When the sun sets on Smithfield, it lights up a unique landmark, which is among the region's oldest. Sunset Camps, an historic, family-oriented cabin community and the only public beach in the Belgrade Lakes chain is 90 years old this summer.

"Home," is how the early brochures described the rustic cabins on the shore of North Pond, where early amenities were limited to electric lights, ice (cut from the lake each winter and stored in icehouses in sawdust to last through the summer), and wood for the stoves. Home is what it still is to the families that have vacationed in this conclave, some for as many as fifty seasons.

"This is a family camp," state current owners Mike and Ellie Zarcone, who discovered the area starting in 1959, when vacationing with their children, and who purchased Sunset Camps as a "retirement" venture in 1974 and the start of a whole new way of life.

The Zarcones have worked tirelessly to upgrade the cabins to more comfortable cottages and have even winterized four of them. Although some cabins remain cold water basic and those guests must walk to the boathouse to shower, that doesn't deter them one bit. From all over the country and the world, with children of all ages, they travel to Smithfield for the same experience that the first owner — who promised his guests, "You'll like this life on the shore of a lake." — described in his brochure:

Your days will be pleasant, your evenings full of gaiety, while the cool nights offer refreshing rest in blissful slumberland, sung to sleep by the whispering trees, in harmony with the tune of the waves.

The beginning of Sunset Camps dates to the great Smithfield fire of 1913, which destroyed twenty-two buildings downtown, including the Simonds Hotel (originally the Smithfield Inn) and stable. In those days Smithfield was dependent on the fire department in Norridgewock, a long 15 miles away, and until it arrived the only means of fighting the fire was a citizens bucket brigade.

Although the Simonds heirs received $27.60 for the loss of the hotel, they sold the site the following year to Smithfield resident Ray Groves, who, between 1914 and 1941 when he died, built 19 cottages, a lunchroom, a dance hall, approximately 200 bathhouses (a.k.a. changing rooms), some outhouses, the beach, a picnic house, a dance hall, and a fifty-foot high water toboggan. The latter was built at a cost of $1800 in 1932 and survived until a local twister destroyed it in 1941.

Groves even went so far as to bring his family's original summer camp, which was located on the Rome side of North Pone, across the lake by sliding it on the ice and placed it on a small knoll where it remains and is known as Hillview Camp.

Groves originally called his complex the New North Pond House Cottages and his ice cream parlor was known as the Box Car. Exactly when the name Sunset was adopted is not known but there is no question why. The spectacular sunsets from this lakeside location are dazzling.

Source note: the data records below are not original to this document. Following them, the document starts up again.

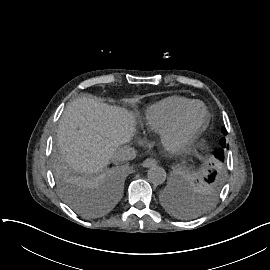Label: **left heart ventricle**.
Returning <instances> with one entry per match:
<instances>
[{
	"label": "left heart ventricle",
	"mask_w": 270,
	"mask_h": 270,
	"mask_svg": "<svg viewBox=\"0 0 270 270\" xmlns=\"http://www.w3.org/2000/svg\"><path fill=\"white\" fill-rule=\"evenodd\" d=\"M203 118H204L203 109L201 107H196L190 112L185 125L187 128L193 127L199 124L203 120ZM176 140L177 137L173 136L169 138L167 141L173 144Z\"/></svg>",
	"instance_id": "left-heart-ventricle-1"
}]
</instances>
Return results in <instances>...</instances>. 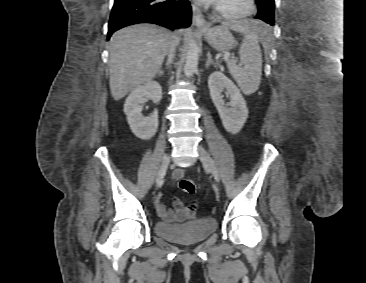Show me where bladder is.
<instances>
[{
	"instance_id": "1",
	"label": "bladder",
	"mask_w": 366,
	"mask_h": 283,
	"mask_svg": "<svg viewBox=\"0 0 366 283\" xmlns=\"http://www.w3.org/2000/svg\"><path fill=\"white\" fill-rule=\"evenodd\" d=\"M217 228L213 218L197 219L185 223H168L162 220L155 221L154 233L168 241L178 244H196L205 240Z\"/></svg>"
}]
</instances>
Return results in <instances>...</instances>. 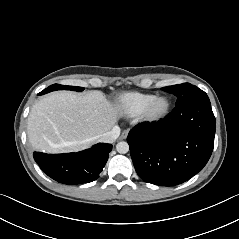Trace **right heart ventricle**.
I'll list each match as a JSON object with an SVG mask.
<instances>
[{"instance_id":"e07e8e85","label":"right heart ventricle","mask_w":239,"mask_h":239,"mask_svg":"<svg viewBox=\"0 0 239 239\" xmlns=\"http://www.w3.org/2000/svg\"><path fill=\"white\" fill-rule=\"evenodd\" d=\"M154 97L153 94L142 92H126L120 95L117 99L119 109L129 115H139L144 106Z\"/></svg>"}]
</instances>
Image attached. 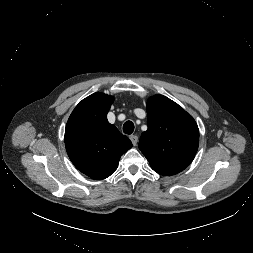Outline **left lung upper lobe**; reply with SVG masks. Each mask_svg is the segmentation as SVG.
Segmentation results:
<instances>
[{
	"label": "left lung upper lobe",
	"instance_id": "left-lung-upper-lobe-1",
	"mask_svg": "<svg viewBox=\"0 0 253 253\" xmlns=\"http://www.w3.org/2000/svg\"><path fill=\"white\" fill-rule=\"evenodd\" d=\"M148 130L139 140V149L151 168L161 175H174L194 159L199 130L193 117L163 95L147 102Z\"/></svg>",
	"mask_w": 253,
	"mask_h": 253
}]
</instances>
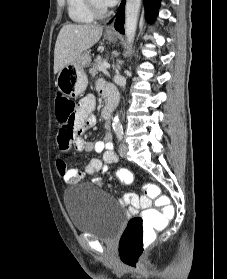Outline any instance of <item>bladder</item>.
I'll list each match as a JSON object with an SVG mask.
<instances>
[{"instance_id": "obj_1", "label": "bladder", "mask_w": 227, "mask_h": 279, "mask_svg": "<svg viewBox=\"0 0 227 279\" xmlns=\"http://www.w3.org/2000/svg\"><path fill=\"white\" fill-rule=\"evenodd\" d=\"M63 200L76 231L88 232L102 241H111L120 234L124 224L122 206L99 188L86 185L67 188Z\"/></svg>"}]
</instances>
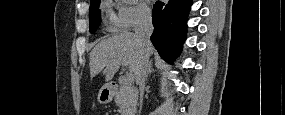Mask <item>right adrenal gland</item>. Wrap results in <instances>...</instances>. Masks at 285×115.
<instances>
[{
	"label": "right adrenal gland",
	"mask_w": 285,
	"mask_h": 115,
	"mask_svg": "<svg viewBox=\"0 0 285 115\" xmlns=\"http://www.w3.org/2000/svg\"><path fill=\"white\" fill-rule=\"evenodd\" d=\"M151 72H154V69H152V62H149L147 67L146 80Z\"/></svg>",
	"instance_id": "1"
}]
</instances>
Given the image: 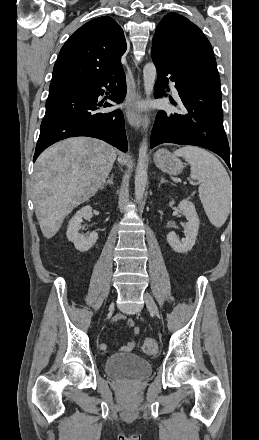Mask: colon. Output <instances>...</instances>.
<instances>
[{"label": "colon", "mask_w": 259, "mask_h": 440, "mask_svg": "<svg viewBox=\"0 0 259 440\" xmlns=\"http://www.w3.org/2000/svg\"><path fill=\"white\" fill-rule=\"evenodd\" d=\"M159 349L157 340L154 338H146L142 343V350L145 354L153 355L156 354Z\"/></svg>", "instance_id": "5ec220e1"}]
</instances>
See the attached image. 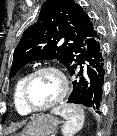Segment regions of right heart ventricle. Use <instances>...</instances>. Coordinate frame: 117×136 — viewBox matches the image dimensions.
<instances>
[{
  "label": "right heart ventricle",
  "mask_w": 117,
  "mask_h": 136,
  "mask_svg": "<svg viewBox=\"0 0 117 136\" xmlns=\"http://www.w3.org/2000/svg\"><path fill=\"white\" fill-rule=\"evenodd\" d=\"M27 75L21 76L15 83L13 90V103L16 111L23 116L29 115L31 112L25 107L22 101V89Z\"/></svg>",
  "instance_id": "e07e8e85"
}]
</instances>
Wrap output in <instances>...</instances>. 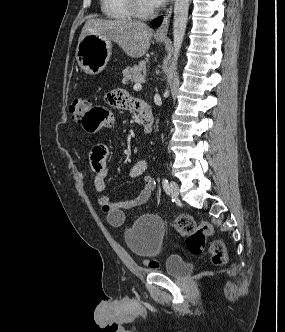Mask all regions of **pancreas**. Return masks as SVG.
<instances>
[{"label": "pancreas", "mask_w": 285, "mask_h": 332, "mask_svg": "<svg viewBox=\"0 0 285 332\" xmlns=\"http://www.w3.org/2000/svg\"><path fill=\"white\" fill-rule=\"evenodd\" d=\"M123 84L129 82H139L146 74V66L144 62L134 64L131 67L125 68L123 71Z\"/></svg>", "instance_id": "cf45deb5"}]
</instances>
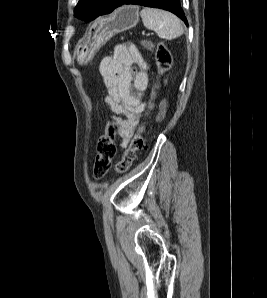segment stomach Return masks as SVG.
Here are the masks:
<instances>
[{
    "instance_id": "1",
    "label": "stomach",
    "mask_w": 267,
    "mask_h": 298,
    "mask_svg": "<svg viewBox=\"0 0 267 298\" xmlns=\"http://www.w3.org/2000/svg\"><path fill=\"white\" fill-rule=\"evenodd\" d=\"M138 21L139 8L134 5L119 7L107 17L100 19L76 48L78 63H88L104 43L114 35L135 27Z\"/></svg>"
}]
</instances>
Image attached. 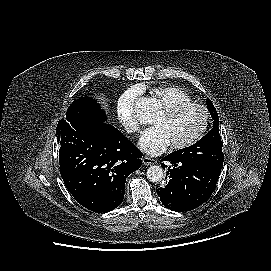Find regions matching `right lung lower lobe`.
I'll return each instance as SVG.
<instances>
[{
	"label": "right lung lower lobe",
	"mask_w": 271,
	"mask_h": 271,
	"mask_svg": "<svg viewBox=\"0 0 271 271\" xmlns=\"http://www.w3.org/2000/svg\"><path fill=\"white\" fill-rule=\"evenodd\" d=\"M56 137L60 174L75 200L98 213L120 205L126 178L141 167L142 153L105 120L61 119Z\"/></svg>",
	"instance_id": "obj_1"
}]
</instances>
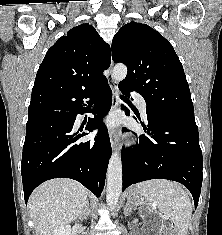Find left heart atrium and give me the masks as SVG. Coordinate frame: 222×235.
Listing matches in <instances>:
<instances>
[{
  "mask_svg": "<svg viewBox=\"0 0 222 235\" xmlns=\"http://www.w3.org/2000/svg\"><path fill=\"white\" fill-rule=\"evenodd\" d=\"M118 122L119 119L116 115H110L105 120V124L110 128H114L115 126H117Z\"/></svg>",
  "mask_w": 222,
  "mask_h": 235,
  "instance_id": "obj_1",
  "label": "left heart atrium"
}]
</instances>
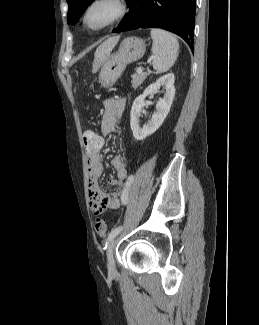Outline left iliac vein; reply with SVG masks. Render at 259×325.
<instances>
[{
  "label": "left iliac vein",
  "mask_w": 259,
  "mask_h": 325,
  "mask_svg": "<svg viewBox=\"0 0 259 325\" xmlns=\"http://www.w3.org/2000/svg\"><path fill=\"white\" fill-rule=\"evenodd\" d=\"M116 239H112L108 248H107V267L109 275L115 277L117 274L115 261H114V247Z\"/></svg>",
  "instance_id": "obj_1"
}]
</instances>
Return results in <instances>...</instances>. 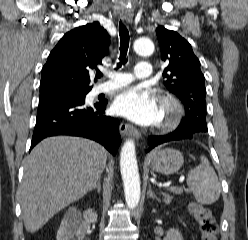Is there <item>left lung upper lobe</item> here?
Segmentation results:
<instances>
[{
	"label": "left lung upper lobe",
	"instance_id": "1",
	"mask_svg": "<svg viewBox=\"0 0 248 240\" xmlns=\"http://www.w3.org/2000/svg\"><path fill=\"white\" fill-rule=\"evenodd\" d=\"M156 34L161 58L166 64L164 85L181 100L186 110L185 119L177 130L207 132L205 78L198 58L189 42L177 32L159 26Z\"/></svg>",
	"mask_w": 248,
	"mask_h": 240
}]
</instances>
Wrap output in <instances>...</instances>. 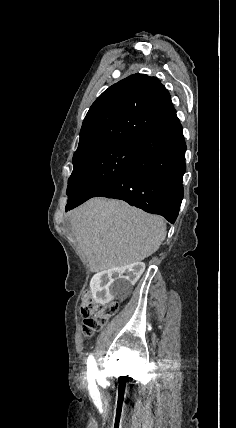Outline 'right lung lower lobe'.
<instances>
[{"label": "right lung lower lobe", "instance_id": "obj_1", "mask_svg": "<svg viewBox=\"0 0 236 428\" xmlns=\"http://www.w3.org/2000/svg\"><path fill=\"white\" fill-rule=\"evenodd\" d=\"M138 140L137 154L96 196L124 200L174 223L183 199L186 169V144L177 115Z\"/></svg>", "mask_w": 236, "mask_h": 428}]
</instances>
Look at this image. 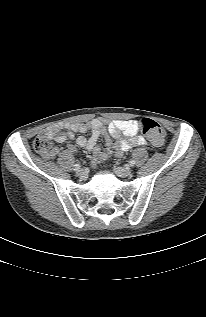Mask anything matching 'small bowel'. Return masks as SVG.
Here are the masks:
<instances>
[{"label":"small bowel","instance_id":"1","mask_svg":"<svg viewBox=\"0 0 206 317\" xmlns=\"http://www.w3.org/2000/svg\"><path fill=\"white\" fill-rule=\"evenodd\" d=\"M90 131V136L80 135L75 137V133H85ZM39 136H44L49 140L64 142L67 139H75L78 146L99 152L98 140L104 137L106 145L110 146L111 138L116 140L114 155L121 157L125 152L133 147L147 144V140L138 134V123L134 120H113L106 122L102 118H96L87 123H73L68 126L67 131L61 130L59 127H48L40 132ZM70 152H75L76 147L72 144L68 146ZM58 148H53L51 155H55ZM97 155L93 158V163L97 161Z\"/></svg>","mask_w":206,"mask_h":317}]
</instances>
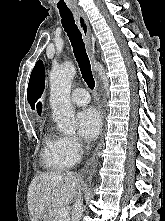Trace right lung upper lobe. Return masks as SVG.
<instances>
[{"mask_svg": "<svg viewBox=\"0 0 165 221\" xmlns=\"http://www.w3.org/2000/svg\"><path fill=\"white\" fill-rule=\"evenodd\" d=\"M44 81L45 70L42 61L39 60L32 70L27 90L28 102L30 103L32 109H34L37 99L41 97L44 90Z\"/></svg>", "mask_w": 165, "mask_h": 221, "instance_id": "1", "label": "right lung upper lobe"}]
</instances>
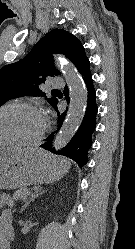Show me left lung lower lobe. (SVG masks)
<instances>
[{
    "instance_id": "left-lung-lower-lobe-1",
    "label": "left lung lower lobe",
    "mask_w": 135,
    "mask_h": 249,
    "mask_svg": "<svg viewBox=\"0 0 135 249\" xmlns=\"http://www.w3.org/2000/svg\"><path fill=\"white\" fill-rule=\"evenodd\" d=\"M80 74L82 76V79L84 80L87 90V104L85 108V114L76 134L73 136L71 141L58 152V154L71 158L76 163H78L80 167H83L87 163L88 150L92 146V134L96 128V115L98 107L96 104V91L93 85L92 74L90 71V62L83 68ZM64 95L67 102H69L67 87H65L64 89ZM57 103L58 101L53 106L55 110H57ZM64 119L65 113L60 114V112H58V130L60 129ZM53 138L54 133H52L47 138V141L42 144L41 147L46 150H50L51 152H55V150L52 149Z\"/></svg>"
}]
</instances>
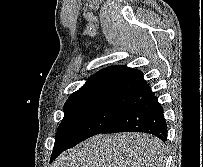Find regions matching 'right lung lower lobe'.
Instances as JSON below:
<instances>
[{"label":"right lung lower lobe","mask_w":203,"mask_h":167,"mask_svg":"<svg viewBox=\"0 0 203 167\" xmlns=\"http://www.w3.org/2000/svg\"><path fill=\"white\" fill-rule=\"evenodd\" d=\"M167 124L163 109L154 94L139 99L102 133L143 132L167 140ZM68 149L55 143L51 155L53 161L61 152Z\"/></svg>","instance_id":"98d812e1"}]
</instances>
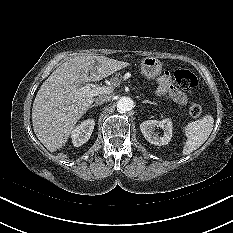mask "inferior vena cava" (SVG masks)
Listing matches in <instances>:
<instances>
[{
    "label": "inferior vena cava",
    "instance_id": "1",
    "mask_svg": "<svg viewBox=\"0 0 233 233\" xmlns=\"http://www.w3.org/2000/svg\"><path fill=\"white\" fill-rule=\"evenodd\" d=\"M111 97L106 95H101L95 99L97 105H102L104 102L110 101Z\"/></svg>",
    "mask_w": 233,
    "mask_h": 233
}]
</instances>
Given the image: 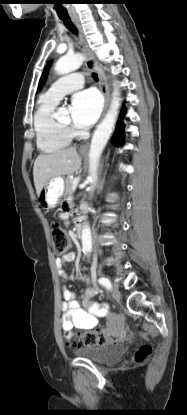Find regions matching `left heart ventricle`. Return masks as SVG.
Returning a JSON list of instances; mask_svg holds the SVG:
<instances>
[{
    "label": "left heart ventricle",
    "mask_w": 187,
    "mask_h": 415,
    "mask_svg": "<svg viewBox=\"0 0 187 415\" xmlns=\"http://www.w3.org/2000/svg\"><path fill=\"white\" fill-rule=\"evenodd\" d=\"M59 121L62 124L70 125V123H71L70 115L66 114V115L62 116Z\"/></svg>",
    "instance_id": "1"
}]
</instances>
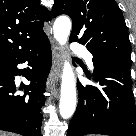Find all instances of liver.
I'll return each instance as SVG.
<instances>
[{
    "label": "liver",
    "instance_id": "1",
    "mask_svg": "<svg viewBox=\"0 0 136 136\" xmlns=\"http://www.w3.org/2000/svg\"><path fill=\"white\" fill-rule=\"evenodd\" d=\"M0 136H13V135L8 134V133H3V132H0Z\"/></svg>",
    "mask_w": 136,
    "mask_h": 136
}]
</instances>
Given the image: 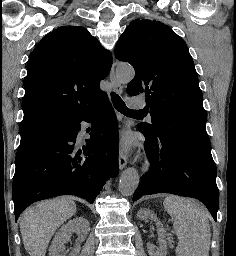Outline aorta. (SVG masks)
<instances>
[{"label":"aorta","instance_id":"762f6f07","mask_svg":"<svg viewBox=\"0 0 236 256\" xmlns=\"http://www.w3.org/2000/svg\"><path fill=\"white\" fill-rule=\"evenodd\" d=\"M135 75L133 67L121 64L116 69V77L122 84H128ZM139 184V174L135 168H127L123 171L119 181V191L123 196H130L134 193Z\"/></svg>","mask_w":236,"mask_h":256}]
</instances>
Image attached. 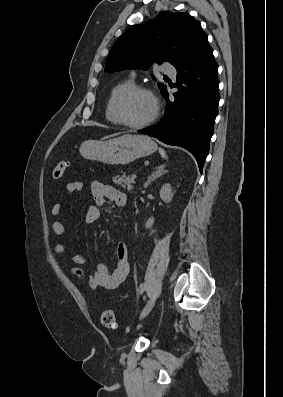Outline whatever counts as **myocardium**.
Wrapping results in <instances>:
<instances>
[{"label":"myocardium","instance_id":"myocardium-1","mask_svg":"<svg viewBox=\"0 0 283 397\" xmlns=\"http://www.w3.org/2000/svg\"><path fill=\"white\" fill-rule=\"evenodd\" d=\"M138 93H144L151 97L154 103V111L148 119L139 123H132L124 118L123 104L128 98ZM114 111L119 124L132 129H140L150 125L157 119L160 111V104L156 95L152 92V90H150L145 86L133 85L132 87L128 88L117 97L114 104Z\"/></svg>","mask_w":283,"mask_h":397}]
</instances>
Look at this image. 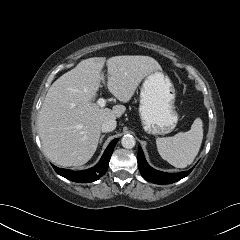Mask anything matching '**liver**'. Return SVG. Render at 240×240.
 I'll return each instance as SVG.
<instances>
[{
	"label": "liver",
	"mask_w": 240,
	"mask_h": 240,
	"mask_svg": "<svg viewBox=\"0 0 240 240\" xmlns=\"http://www.w3.org/2000/svg\"><path fill=\"white\" fill-rule=\"evenodd\" d=\"M105 62L107 87L123 103L132 98L144 77L161 70L149 56L93 57L59 77L49 88L37 119L43 152L51 162L63 167L87 163L97 149L103 121L125 112L123 105L109 109L93 102Z\"/></svg>",
	"instance_id": "liver-1"
}]
</instances>
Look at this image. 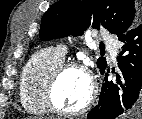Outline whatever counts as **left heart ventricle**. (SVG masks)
Listing matches in <instances>:
<instances>
[{
  "label": "left heart ventricle",
  "instance_id": "obj_1",
  "mask_svg": "<svg viewBox=\"0 0 142 119\" xmlns=\"http://www.w3.org/2000/svg\"><path fill=\"white\" fill-rule=\"evenodd\" d=\"M88 96V79L78 70L66 72L61 78L55 92V100L58 106L68 111L81 107Z\"/></svg>",
  "mask_w": 142,
  "mask_h": 119
}]
</instances>
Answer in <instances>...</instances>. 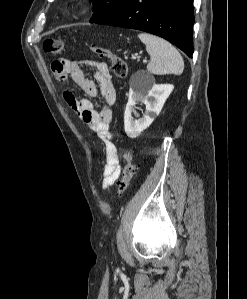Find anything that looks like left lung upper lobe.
<instances>
[{
  "mask_svg": "<svg viewBox=\"0 0 247 299\" xmlns=\"http://www.w3.org/2000/svg\"><path fill=\"white\" fill-rule=\"evenodd\" d=\"M91 1L94 4L93 7L94 14L90 19V23H94L95 21L103 18L104 16L112 12L122 0H91Z\"/></svg>",
  "mask_w": 247,
  "mask_h": 299,
  "instance_id": "5c2ea615",
  "label": "left lung upper lobe"
}]
</instances>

Next in line to run Sunset Camps was Louise Groves Holton, one of Ray's two daughters. She and her husband, Hans, ran the camps from 1946 until 1974 when the current owners, Mike and Ellie, bought it, making this their 30th anniversary of owning Sunset Camps.

While Mike is a jack-of-all-trades for construction (including a covered bridge over the river), maintenance, and repairs, Ellie keeps the cabins and cottage immaculate, runs the snack bar, does all the bookkeeping, and keeps an eye on the beach where true to a generations-old tradition, Smithfield children learn to swim along with guests and day visitors from the central Maine region.

Over the years the Zarcones have added a snack bar, game room, showers, a 3-story fiberglass waterslide (which was discontinued due to insurance costs), motorboats, canoes and paddleboats for rent, and a "wall of fame" were Mike posts photos for all to see the fabulous fish that are caught in North Pond by Sunset's proud fishermen.

Every season, Ellie describes, people stop in to reminisce. Some haven't been back for thirty to fifty years. They come with their cameras and all their childhood memories come alive.

To celebrate the near century of unbroken Sunset Camp traditions, and their own 30 years of ownership, Mike and Ellie will give gift packs to guests, hold entertainment on special occasions throughout the summer, and maybe put on some of their famous barbecues.

But the real celebration will be what it's always been: simply spectacular sunsets.